The coins were were discovered alongside a collapsed two-storey building, which once served Christian pilgirims on their way to Jerusalem. The dig also discovered an ancient winepress.

'The hoard was found amongst large stones that had collapsed alongside the building,' said the director of the excavation, Annette Landes-Nagar. 'It seems that during a time of danger the owner of the hoard placed the coins in a cloth purse that he concealed inside a hidden niche in the wall. He probably hoped to go back and collect it.'

Annette Landes-Nager, excavation director on behalf of the Israel Antiquities Authority, with one of the coins.Yoli Shwartz/ Israel Antiquities Authority

Archaeologists believe the stash was made by Christians fleeing the Sassanid Persian invasion in 614 CE. That invasion marked the end of the Eastern Roman Empire, and the site of the coins was abandoned until it eventually disappeared from view. The ruins of a Byzantine church are nearby the site.
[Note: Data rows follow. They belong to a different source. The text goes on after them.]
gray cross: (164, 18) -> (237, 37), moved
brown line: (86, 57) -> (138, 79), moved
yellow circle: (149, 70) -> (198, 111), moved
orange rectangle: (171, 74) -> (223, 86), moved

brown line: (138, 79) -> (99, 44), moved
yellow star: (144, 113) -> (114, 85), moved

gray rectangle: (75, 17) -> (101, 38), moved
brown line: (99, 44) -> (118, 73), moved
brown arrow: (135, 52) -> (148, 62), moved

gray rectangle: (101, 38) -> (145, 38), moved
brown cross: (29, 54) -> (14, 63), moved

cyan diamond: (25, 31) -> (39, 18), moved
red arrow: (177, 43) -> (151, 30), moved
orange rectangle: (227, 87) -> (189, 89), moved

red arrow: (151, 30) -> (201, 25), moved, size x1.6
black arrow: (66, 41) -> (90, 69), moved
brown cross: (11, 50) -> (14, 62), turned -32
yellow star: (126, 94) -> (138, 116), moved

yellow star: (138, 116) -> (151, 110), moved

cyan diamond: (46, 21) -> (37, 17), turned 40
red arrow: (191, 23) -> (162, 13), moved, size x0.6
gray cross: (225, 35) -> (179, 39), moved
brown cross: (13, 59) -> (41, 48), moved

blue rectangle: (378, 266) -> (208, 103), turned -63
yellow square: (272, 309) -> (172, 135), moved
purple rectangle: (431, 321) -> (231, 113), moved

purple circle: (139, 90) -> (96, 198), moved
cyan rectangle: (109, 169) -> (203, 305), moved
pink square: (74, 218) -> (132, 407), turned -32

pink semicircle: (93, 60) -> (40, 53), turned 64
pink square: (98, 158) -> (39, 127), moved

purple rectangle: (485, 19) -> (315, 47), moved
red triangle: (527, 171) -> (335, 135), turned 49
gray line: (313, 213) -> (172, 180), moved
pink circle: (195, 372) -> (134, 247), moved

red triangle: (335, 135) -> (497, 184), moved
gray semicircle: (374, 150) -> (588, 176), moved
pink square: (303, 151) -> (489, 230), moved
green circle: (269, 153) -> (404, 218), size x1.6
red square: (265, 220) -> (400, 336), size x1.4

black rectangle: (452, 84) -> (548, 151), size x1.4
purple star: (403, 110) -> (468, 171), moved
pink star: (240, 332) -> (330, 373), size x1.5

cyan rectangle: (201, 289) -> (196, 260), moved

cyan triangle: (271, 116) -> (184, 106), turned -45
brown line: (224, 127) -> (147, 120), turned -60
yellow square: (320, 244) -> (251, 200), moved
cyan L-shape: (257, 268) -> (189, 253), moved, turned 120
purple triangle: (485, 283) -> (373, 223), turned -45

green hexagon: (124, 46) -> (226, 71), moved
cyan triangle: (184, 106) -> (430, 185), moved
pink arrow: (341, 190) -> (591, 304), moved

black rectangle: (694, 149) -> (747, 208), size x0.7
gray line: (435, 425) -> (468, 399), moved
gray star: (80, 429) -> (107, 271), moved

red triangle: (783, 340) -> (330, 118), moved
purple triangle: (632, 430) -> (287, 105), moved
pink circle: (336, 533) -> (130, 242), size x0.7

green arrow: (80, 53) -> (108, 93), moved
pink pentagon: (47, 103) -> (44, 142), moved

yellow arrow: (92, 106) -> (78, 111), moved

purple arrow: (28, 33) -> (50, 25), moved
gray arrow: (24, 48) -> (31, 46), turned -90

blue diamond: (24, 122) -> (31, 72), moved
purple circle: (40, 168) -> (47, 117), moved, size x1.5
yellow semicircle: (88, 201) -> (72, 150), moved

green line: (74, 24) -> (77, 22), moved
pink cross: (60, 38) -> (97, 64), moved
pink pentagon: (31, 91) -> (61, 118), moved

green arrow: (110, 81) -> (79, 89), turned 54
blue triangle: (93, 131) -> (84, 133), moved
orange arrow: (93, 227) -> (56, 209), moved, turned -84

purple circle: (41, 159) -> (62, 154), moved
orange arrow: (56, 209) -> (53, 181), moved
The excavation came ahead of the planed widening of Highway 1 between Tel Aviv and Jerusalem. The Netivei Israel Company, who are financing the higway, and the IAA are working together to conserve the historic site as a 'landmark in the scenery' alongside Highway 1.

Excavation digs are commonplace ahead of construction work in Israel, where numerous discoveries of ancient relics are still made today.